Saved entries

----

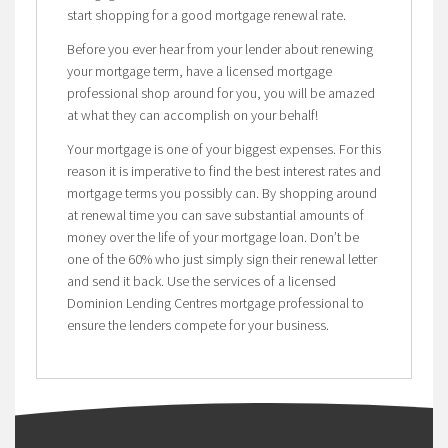
start shopping for a good mortgage renewal rate.
Before you ever hear from your lender about renewing
your mortgage term, have a licensed mortgage
professional shop around for you, you will be amazed
at what they can accomplish on your behalf!
Your mortgage is one of your biggest expenses. For this
reason it is imperative to find the best interest rates and
mortgage terms you possibly can. By shopping around
at renewal time you can save substantial amounts of
money over the life of your mortgage loan. Don’t be
one of the 60% who just simply sign their renewal letter
and send it back. Use the services of a licensed
Dominion Lending Centres mortgage professional to
ensure the lenders compete for your business.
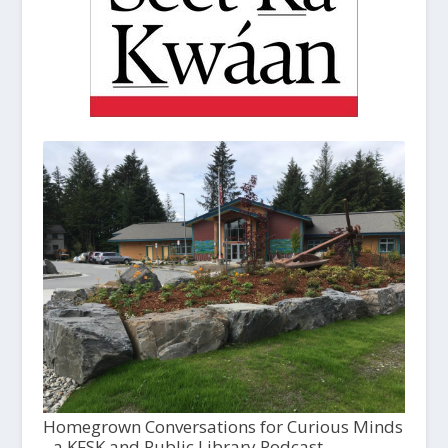
Homegrown Conversations for Curious Minds
- a KFSK and Public Library Podcast,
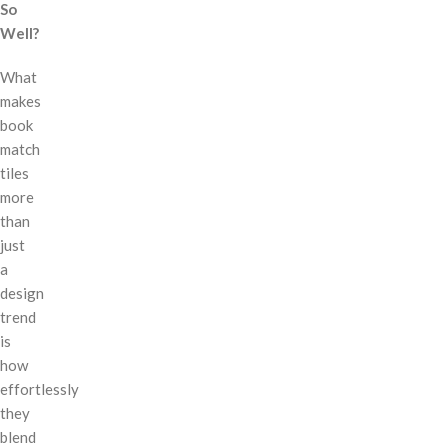
So
Well?
What
makes
book
match
tiles
more
than
just
a
design
trend
is
how
effortlessly
they
blend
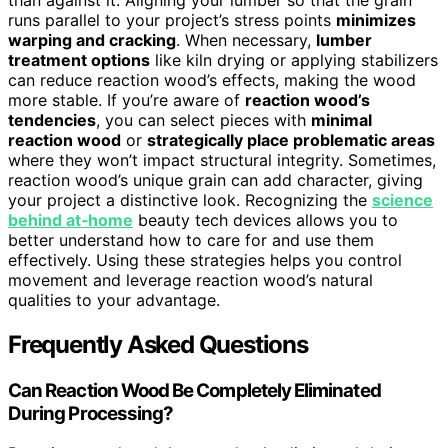
runs parallel to your project’s stress points
minimizes
warping and cracking
. When necessary,
lumber
treatment options
like kiln drying or applying stabilizers
can reduce reaction wood’s effects, making the wood
more stable. If you’re aware of
reaction wood’s
tendencies
, you can select pieces with
minimal
reaction wood
or
strategically place problematic areas
where they won’t impact structural integrity. Sometimes,
reaction wood’s unique grain can add character, giving
your project a distinctive look. Recognizing the
science
behind at‑home
beauty tech devices allows you to
better understand how to care for and use them
effectively. Using these strategies helps you control
movement and leverage reaction wood’s natural
qualities to your advantage.
Frequently Asked Questions
Can Reaction Wood Be Completely Eliminated
During Processing?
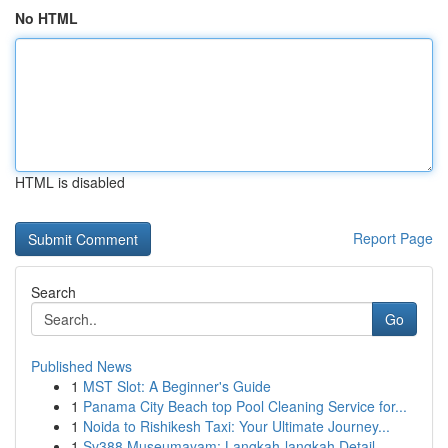
No HTML
HTML is disabled
Report Page
Search
Go
Published News
1
MST Slot: A Beginner's Guide
1
Panama City Beach top Pool Cleaning Service for...
1
Noida to Rishikesh Taxi: Your Ultimate Journey...
1
Sv388 Museumayam: Langkah-langkah Detail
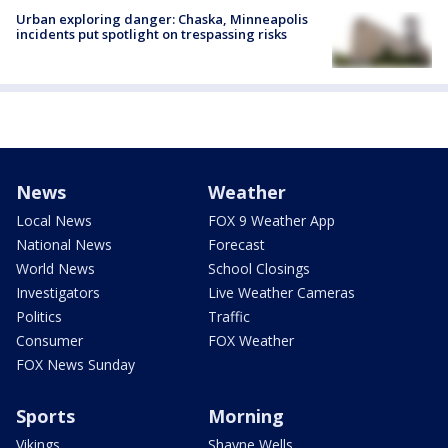
Urban exploring danger: Chaska, Minneapolis
incidents put spotlight on trespassing risks
News
Weather
Local News
FOX 9 Weather App
National News
Forecast
World News
School Closings
Investigators
Live Weather Cameras
Politics
Traffic
Consumer
FOX Weather
FOX News Sunday
Sports
Morning
Vikings
Shayne Wells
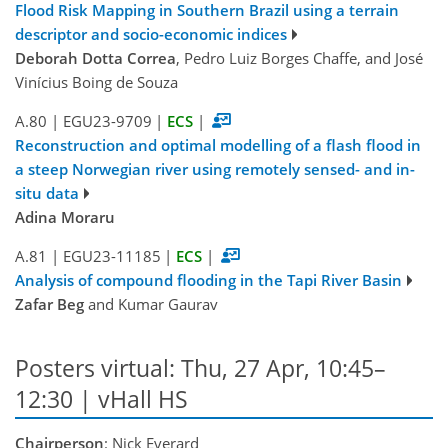
Flood Risk Mapping in Southern Brazil using a terrain
descriptor and socio-economic indices
Deborah Dotta Correa
, Pedro Luiz Borges Chaffe, and José
Vinícius Boing de Souza
A.80
|
EGU23-9709
|
ECS
|
Reconstruction and optimal modelling of a flash flood in
a steep Norwegian river using remotely sensed- and in-
situ data
Adina Moraru
A.81
|
EGU23-11185
|
ECS
|
Analysis of compound flooding in the Tapi River Basin
Zafar Beg
and Kumar Gaurav
Posters virtual: Thu, 27 Apr, 10:45–
12:30 | vHall HS
Chairperson
: Nick Everard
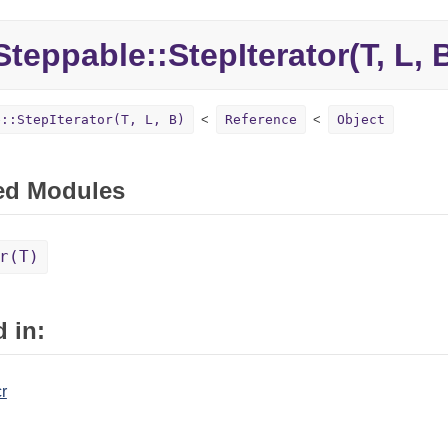
teppable::
StepIterator(T, L, 
e::StepIterator(T, L, B)
Reference
Object
ed Modules
r(T)
 in:
r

----

**Try it:** Your answer should be the lines of the records that include the word "Weather".

**Result of this exercise:**
Weather
FOX 9 Weather App
Live Weather Cameras
FOX Weather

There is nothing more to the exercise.